Clickbaity enough for you? I think we all can agree that February is bad enough even during regular non-epidemic years. Let’s start with the spelling which makes no sense whatsoever and is impossible to pronounce as a foreigner no matter how long you practice. Ask your Chinese friend. The weather sucks and there are no holidays or vacations to soften the blow. Valentine’s Day is depressing no matter what your relationship status may be. Too much negativity? Wait there’s more, I’m just getting warmed up.
Most likely you already failed at the New Year’s resolutions you committed to a little over a month ago. The occasional mild day may tease you into thinking that spring is just around the corner when BAMM! another arctic cold front descends and freeze-dries your pet in mid motion. Nevertheless there’s no snow on the ground and when it rains the water freezes overnight which is why you drove your car in a ditch this morning.
February is the only month that can’t make up its mind about how many days it actually should have. Three years it’s got 28 and then it flips to 29 just to mix things up. Not that I’m complaining about a short month. After all the only good thing about February is that it’s followed by March.

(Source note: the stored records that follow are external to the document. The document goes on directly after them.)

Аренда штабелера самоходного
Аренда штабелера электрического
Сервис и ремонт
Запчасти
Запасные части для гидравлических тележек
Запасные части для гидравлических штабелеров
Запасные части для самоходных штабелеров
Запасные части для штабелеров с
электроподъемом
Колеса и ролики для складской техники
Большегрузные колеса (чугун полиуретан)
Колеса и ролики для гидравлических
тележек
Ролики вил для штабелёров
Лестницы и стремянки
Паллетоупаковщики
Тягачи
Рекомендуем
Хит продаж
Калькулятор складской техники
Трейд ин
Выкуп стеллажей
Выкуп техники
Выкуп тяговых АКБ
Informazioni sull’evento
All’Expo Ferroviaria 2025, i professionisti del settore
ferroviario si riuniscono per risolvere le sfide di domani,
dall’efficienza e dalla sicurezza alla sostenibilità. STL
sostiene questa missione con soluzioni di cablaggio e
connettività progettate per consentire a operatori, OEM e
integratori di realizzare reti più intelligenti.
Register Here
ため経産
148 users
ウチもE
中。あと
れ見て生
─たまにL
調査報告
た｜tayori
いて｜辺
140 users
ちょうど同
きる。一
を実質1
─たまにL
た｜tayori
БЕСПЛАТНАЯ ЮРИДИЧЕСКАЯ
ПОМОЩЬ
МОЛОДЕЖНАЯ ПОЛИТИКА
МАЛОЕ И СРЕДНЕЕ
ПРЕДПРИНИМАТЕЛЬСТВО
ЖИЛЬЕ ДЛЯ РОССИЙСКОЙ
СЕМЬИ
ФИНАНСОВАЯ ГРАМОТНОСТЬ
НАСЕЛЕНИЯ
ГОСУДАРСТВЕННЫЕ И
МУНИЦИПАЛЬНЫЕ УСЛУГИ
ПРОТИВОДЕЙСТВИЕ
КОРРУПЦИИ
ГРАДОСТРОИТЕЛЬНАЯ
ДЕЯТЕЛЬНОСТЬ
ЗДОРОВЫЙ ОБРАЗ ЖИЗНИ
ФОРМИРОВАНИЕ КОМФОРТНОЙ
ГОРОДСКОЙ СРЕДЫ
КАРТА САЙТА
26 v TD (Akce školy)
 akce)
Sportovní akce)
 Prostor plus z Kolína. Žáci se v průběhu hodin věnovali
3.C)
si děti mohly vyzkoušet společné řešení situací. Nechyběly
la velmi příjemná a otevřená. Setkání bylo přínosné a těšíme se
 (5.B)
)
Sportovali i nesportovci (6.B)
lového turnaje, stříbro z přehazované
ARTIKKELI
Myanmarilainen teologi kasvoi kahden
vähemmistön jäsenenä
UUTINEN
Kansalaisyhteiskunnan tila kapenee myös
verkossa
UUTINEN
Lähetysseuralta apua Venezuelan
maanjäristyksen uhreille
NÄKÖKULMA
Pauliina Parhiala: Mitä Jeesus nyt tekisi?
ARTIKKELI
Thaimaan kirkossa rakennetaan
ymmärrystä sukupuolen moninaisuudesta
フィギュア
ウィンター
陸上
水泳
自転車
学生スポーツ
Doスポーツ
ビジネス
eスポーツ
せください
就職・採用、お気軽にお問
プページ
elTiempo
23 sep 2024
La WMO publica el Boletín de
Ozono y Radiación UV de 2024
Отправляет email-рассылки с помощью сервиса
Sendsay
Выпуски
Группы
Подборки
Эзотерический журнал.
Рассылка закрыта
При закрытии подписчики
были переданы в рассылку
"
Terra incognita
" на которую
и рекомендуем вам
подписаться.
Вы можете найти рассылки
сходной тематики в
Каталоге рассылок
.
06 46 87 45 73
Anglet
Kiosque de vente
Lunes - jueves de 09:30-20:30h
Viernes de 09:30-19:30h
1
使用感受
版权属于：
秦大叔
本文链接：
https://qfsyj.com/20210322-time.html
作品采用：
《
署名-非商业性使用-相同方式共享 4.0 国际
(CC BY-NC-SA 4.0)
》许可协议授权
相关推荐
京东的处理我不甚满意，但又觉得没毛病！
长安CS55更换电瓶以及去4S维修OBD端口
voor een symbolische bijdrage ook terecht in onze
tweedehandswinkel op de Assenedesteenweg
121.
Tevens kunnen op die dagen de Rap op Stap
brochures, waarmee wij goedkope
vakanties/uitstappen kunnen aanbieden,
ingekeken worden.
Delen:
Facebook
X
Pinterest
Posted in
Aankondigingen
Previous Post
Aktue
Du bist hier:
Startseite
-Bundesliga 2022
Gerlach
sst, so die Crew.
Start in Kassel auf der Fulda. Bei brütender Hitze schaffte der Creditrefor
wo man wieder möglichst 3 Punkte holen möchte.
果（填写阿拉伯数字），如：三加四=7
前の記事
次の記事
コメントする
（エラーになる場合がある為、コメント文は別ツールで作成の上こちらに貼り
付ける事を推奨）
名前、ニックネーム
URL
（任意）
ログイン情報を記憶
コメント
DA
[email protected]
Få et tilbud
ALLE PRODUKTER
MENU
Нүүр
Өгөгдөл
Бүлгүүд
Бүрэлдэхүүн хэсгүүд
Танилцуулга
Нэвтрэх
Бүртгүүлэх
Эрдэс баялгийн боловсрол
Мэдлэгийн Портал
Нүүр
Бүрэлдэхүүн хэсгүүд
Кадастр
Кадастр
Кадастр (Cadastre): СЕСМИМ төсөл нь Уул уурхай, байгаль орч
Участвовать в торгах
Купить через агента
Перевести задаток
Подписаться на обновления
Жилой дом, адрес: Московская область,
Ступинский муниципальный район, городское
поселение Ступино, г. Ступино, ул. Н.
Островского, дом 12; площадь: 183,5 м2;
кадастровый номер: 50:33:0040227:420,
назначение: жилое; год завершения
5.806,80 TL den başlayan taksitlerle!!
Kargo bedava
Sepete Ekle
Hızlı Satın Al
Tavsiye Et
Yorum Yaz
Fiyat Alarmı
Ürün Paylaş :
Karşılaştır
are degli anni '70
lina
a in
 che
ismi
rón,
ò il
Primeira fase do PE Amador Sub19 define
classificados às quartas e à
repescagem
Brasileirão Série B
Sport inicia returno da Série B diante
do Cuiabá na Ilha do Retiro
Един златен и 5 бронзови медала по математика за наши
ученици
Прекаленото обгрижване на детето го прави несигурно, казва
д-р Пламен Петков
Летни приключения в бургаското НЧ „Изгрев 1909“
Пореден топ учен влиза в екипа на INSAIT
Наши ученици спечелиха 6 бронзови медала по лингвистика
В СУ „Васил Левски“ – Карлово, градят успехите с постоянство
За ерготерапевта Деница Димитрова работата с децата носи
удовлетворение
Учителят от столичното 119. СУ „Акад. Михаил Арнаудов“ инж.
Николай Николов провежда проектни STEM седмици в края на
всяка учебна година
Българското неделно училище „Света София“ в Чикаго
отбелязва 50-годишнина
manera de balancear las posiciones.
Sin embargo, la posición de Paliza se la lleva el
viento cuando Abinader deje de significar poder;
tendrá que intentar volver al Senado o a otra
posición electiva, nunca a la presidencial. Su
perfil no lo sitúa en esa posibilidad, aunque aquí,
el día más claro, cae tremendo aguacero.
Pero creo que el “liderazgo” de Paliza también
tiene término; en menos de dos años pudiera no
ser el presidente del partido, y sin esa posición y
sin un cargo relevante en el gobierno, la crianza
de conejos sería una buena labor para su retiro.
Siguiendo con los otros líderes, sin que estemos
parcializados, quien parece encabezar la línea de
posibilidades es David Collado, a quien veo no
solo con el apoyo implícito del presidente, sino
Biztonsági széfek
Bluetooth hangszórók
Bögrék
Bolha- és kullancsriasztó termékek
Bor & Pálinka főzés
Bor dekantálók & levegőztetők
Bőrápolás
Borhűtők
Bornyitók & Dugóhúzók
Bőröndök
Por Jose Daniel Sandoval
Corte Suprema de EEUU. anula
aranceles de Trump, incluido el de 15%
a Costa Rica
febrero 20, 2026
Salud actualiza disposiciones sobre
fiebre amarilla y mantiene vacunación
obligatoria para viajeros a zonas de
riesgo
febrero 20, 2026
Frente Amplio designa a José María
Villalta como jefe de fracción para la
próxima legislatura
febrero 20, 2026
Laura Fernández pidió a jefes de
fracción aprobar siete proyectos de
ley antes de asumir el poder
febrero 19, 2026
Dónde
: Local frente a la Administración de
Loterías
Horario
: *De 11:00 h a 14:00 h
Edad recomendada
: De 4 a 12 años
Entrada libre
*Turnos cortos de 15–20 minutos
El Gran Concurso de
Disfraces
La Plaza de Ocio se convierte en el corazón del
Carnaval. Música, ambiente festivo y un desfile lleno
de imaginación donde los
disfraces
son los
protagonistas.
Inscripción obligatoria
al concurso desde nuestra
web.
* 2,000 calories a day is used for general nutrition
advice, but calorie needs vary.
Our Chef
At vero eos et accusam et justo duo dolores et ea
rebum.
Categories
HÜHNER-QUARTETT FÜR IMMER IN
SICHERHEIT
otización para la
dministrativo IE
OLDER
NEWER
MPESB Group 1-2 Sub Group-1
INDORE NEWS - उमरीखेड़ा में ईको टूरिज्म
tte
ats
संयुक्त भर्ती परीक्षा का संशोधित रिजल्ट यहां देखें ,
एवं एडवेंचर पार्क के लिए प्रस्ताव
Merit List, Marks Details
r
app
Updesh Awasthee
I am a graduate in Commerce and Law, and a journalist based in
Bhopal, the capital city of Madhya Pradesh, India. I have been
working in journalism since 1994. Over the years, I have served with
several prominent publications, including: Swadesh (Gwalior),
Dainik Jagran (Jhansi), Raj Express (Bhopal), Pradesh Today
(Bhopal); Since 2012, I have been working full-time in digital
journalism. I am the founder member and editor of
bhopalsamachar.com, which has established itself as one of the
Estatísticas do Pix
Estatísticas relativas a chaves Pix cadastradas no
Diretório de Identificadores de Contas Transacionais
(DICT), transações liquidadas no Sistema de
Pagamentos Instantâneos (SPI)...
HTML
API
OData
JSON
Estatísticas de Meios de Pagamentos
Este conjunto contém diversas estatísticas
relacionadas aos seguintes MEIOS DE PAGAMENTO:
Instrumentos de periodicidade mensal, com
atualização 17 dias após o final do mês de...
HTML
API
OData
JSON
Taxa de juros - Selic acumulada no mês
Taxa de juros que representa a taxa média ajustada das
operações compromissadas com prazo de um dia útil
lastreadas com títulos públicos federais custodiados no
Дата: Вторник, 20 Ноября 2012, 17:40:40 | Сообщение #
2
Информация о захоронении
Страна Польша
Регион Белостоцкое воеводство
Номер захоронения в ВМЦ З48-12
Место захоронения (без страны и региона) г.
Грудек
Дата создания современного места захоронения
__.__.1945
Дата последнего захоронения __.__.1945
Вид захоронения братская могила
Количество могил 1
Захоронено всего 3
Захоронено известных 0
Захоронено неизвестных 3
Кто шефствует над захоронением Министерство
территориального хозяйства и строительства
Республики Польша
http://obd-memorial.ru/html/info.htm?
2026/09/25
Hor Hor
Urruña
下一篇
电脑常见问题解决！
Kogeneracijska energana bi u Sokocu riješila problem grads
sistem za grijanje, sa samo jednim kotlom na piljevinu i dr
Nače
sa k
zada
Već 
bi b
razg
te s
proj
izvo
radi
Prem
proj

Oh and did I mention peak flu season? Coughing and sneezing people everywhere – and that’s in a good year! This time around it’s been replaced by a worldwide coronavirus epidemic that over the course of a single year managed to wipe out small business as we know it whilst triggering the biggest wealth transfer the world has ever witnessed.
Which of course brings us to the financial markets. Guess what – the market hates February as well and just wishes it could just skip over to March. A Sharpe ratio of -0.01 basically is a complete flatline.
Mean percent positive stands at 54%, a wee bit better than a coin flip and admittedly better than June or September. Talking about bad company though from a trading perspective!
This graph really shows you all you need to know about February in a nutshell. There were a few positive years during the Reagan years and after Greenspan opened the floodgates, but on average it’s as flat as a flounder.